There was so much. Nails, tanning, hair, apparel of every specific variety. So many one by one details that needed tending each hour. The sheer volume of technical exactitudes was staggering.But it wasn't that it dragged her down. Standard repertoire, she maintained. The relentless need, the constant effort forced her hardy, more durable.
How many things had the word Girl in the title: where the girls are, when you're a girl, girl 6.
The mall was the only unreservedly positive feature that spoke for this particular less-than-metropolis. It was, thankfully, huge. Always crowds, but never crowded. The multitiled floor that made for a constant din of clacking heels.
There were smells of coffee and plastic airbed mattresses and window cleaner and bath oils.
A gigantic mural painted over an unoccupied storefront with old-timey cottonfield scenes—ostensibly to represent what in this spot a couple of milleniums before the mall. The whole sentimental idea enough to give her brother an asthma attack.

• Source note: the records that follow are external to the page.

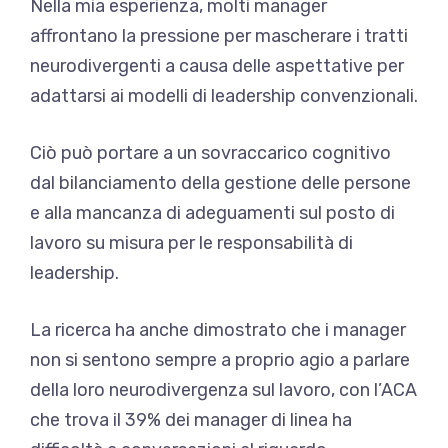
Nella mia esperienza, molti manager
affrontano la pressione per mascherare i tratti
neurodivergenti a causa delle aspettative per
adattarsi ai modelli di leadership convenzionali.
Ciò può portare a un sovraccarico cognitivo
dal bilanciamento della gestione delle persone
e alla mancanza di adeguamenti sul posto di
lavoro su misura per le responsabilità di
leadership.
La ricerca ha anche dimostrato che i manager
non si sentono sempre a proprio agio a parlare
della loro neurodivergenza sul lavoro, con l’ACA
che trova il 39% dei manager di linea ha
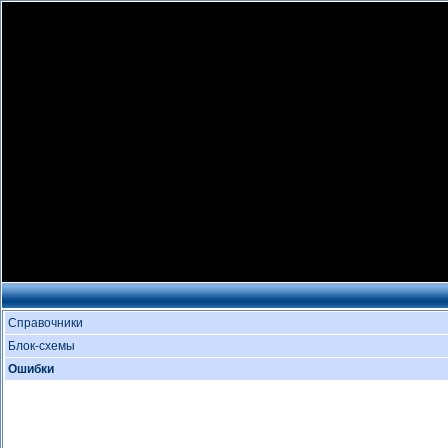
Справочники
Блок-схемы
Ошибки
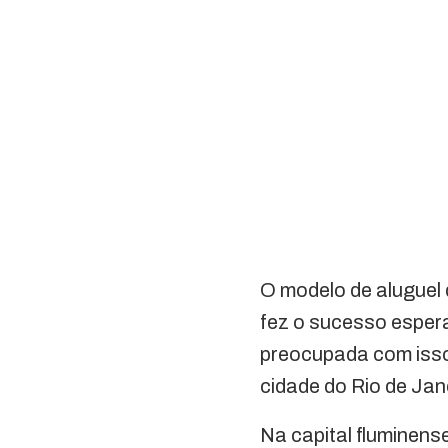
O modelo de aluguel
fez o sucesso esper
preocupada com isso
cidade do Rio de Jan
Na capital fluminens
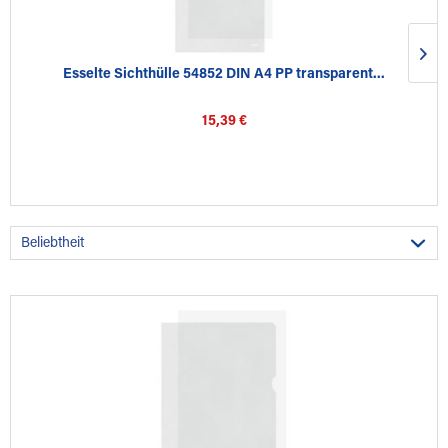
Esselte Sichthülle 54852 DIN A4 PP transparent...
15,39 €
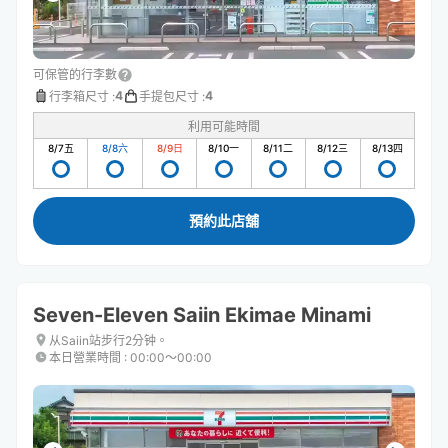
可保管的行李數
4
4
行李箱尺寸
:
手提包尺寸
:
利用可能時間
8/7
五
8/8
六
8/9
日
8/10
一
8/11
二
8/12
三
8/13
四
預約此店舖
Seven-Eleven Saiin Ekimae Minami
从Saiin站步行2分钟。
本日營業時間
:
00:00〜00:00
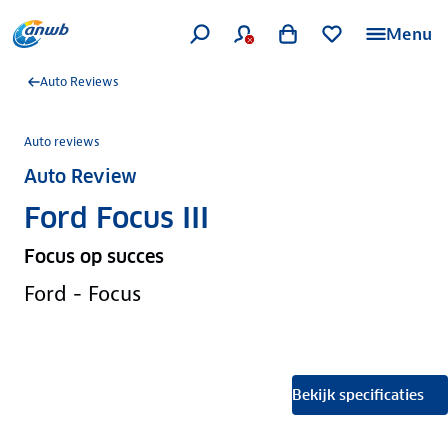
Menu
Auto Reviews
Auto reviews
Auto Review
Ford Focus III
Focus op succes
Ford - Focus
Bekijk specificaties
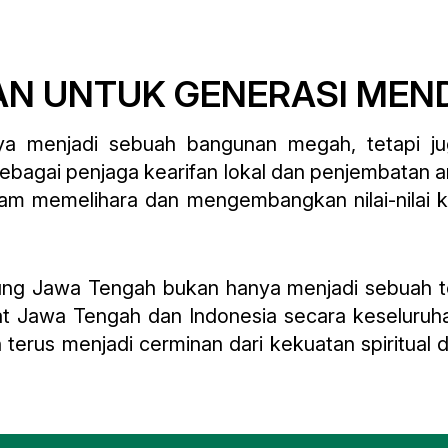
AN UNTUK GENERASI MEN
a menjadi sebuah bangunan megah, tetapi ju
ebagai penjaga kearifan lokal dan penjembatan an
lam memelihara dan mengembangkan nilai-nilai
ung Jawa Tengah bukan hanya menjadi sebuah te
kat Jawa Tengah dan Indonesia secara keseluru
 terus menjadi cerminan dari kekuatan spiritual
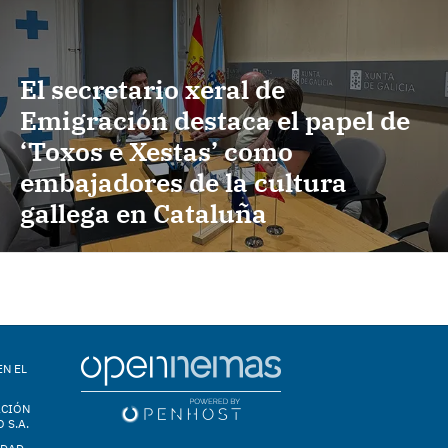
El secretario xeral de
Emigración destaca el papel de
‘Toxos e Xestas’ como
embajadores de la cultura
gallega en Cataluña
EN EL
ACIÓN
 S.A.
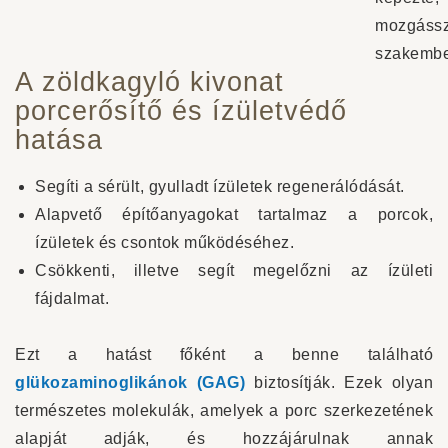
mozgássz
szakembe
A zöldkagyló kivonat
porcerősítő és ízületvédő
hatása
Segíti a sérült, gyulladt ízületek regenerálódását.
Alapvető építőanyagokat tartalmaz a porcok,
ízületek és csontok működéséhez.
Csökkenti, illetve segít megelőzni az ízületi
fájdalmat.
Ezt a hatást főként a benne található
glükozaminoglikánok (GAG)
biztosítják. Ezek olyan
természetes molekulák, amelyek a porc szerkezetének
alapját adják, és hozzájárulnak annak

There were vast sheets of glass everywhere and clear cathedral ceilings and fountains, the omnipresent clattering of water. You couldn't really get away from the sound.
Cheerleaders strolling through like they belonged to the underground regions of a particularly nervy videogame. Beaucoups of black eyeshadow and gloss. The look wasn't bad. It made her wish they could have pushed the envelope harder back when she was. More edgy.
Sunglasses always. The longer you stayed in a place the more doubletakes you got. Aren't you on the channel 8 news. The outright staring. Even autographs.
Even the married guy you had lunch and so forth with, wife and two kids in tow. Who looked twice to make sure she wasn't seeing, and when she was, he wouldn't look. Wives know. Even kids know.
Still, better than the ones with wives who never looked at all.
Flowing through the crowd, swerving more here, a little less here. Brushing past, the lightest possible touch and yet still a touch. A question perpetually loaded into RAM: why doesn't that woman do something with her hair.
Imagining walking with parts dangling. Men's bodies evoked the word ridiculous.
The assurance of scent present in your wake.
That you are one of more than half the world and that you are totally unique and special because of the utter uniformity of the other half.
Being a TV reporter was really only insurance.
Those huge posters at the lingerie outlet. Whose secret? Not the bitch in the picture, not anymore.
Into the mall bookstore, a matter to let drop to her brother. "Oh guess what I saw in the bookstore?" His eyebrows. Not that it would impress him. Not at all. Only that it went toward lowering the total number of points against her in the long run. Against the lifelong indictment of being his sister. Not that he thought that she thought it mattered.
There, in the back, was where she saw the girl. In the paperback fantasy section: dungeons & dragons, swords and queens, diaphanous gowns and plastic boobs. Kelly can't help but look. She turns away, but looks again. A girl, fifteen maybe. The living portrait of homely. The worst kind of homely. Pooch belly already, one thin ponytail, fat lips, coke bottle glasses. Not a caricature. The real thing. And she knew it was supposed to be sad. She couldn't look away. It was sad.
But she didn't feel it. Couldn't allow herself to feel it. Living for the latest in a series of books not romance but fantasy. Spells, wizards. More than that: Power and Justice.
And it wasn't true; that the girl could just fix herself up and make a difference, any difference at all.
What she herself had, she had. She didn't thank God for it. She didn't dismiss the possibility of God's role in it, either.
She didn't want to help the girl.
She just wanted to go home and lie down on the cool bed in the cool mint-scented air conditioning in the perfect bedroom in the perfect apartment and not be her. The girl.
Not be her. Forever and ever and ever.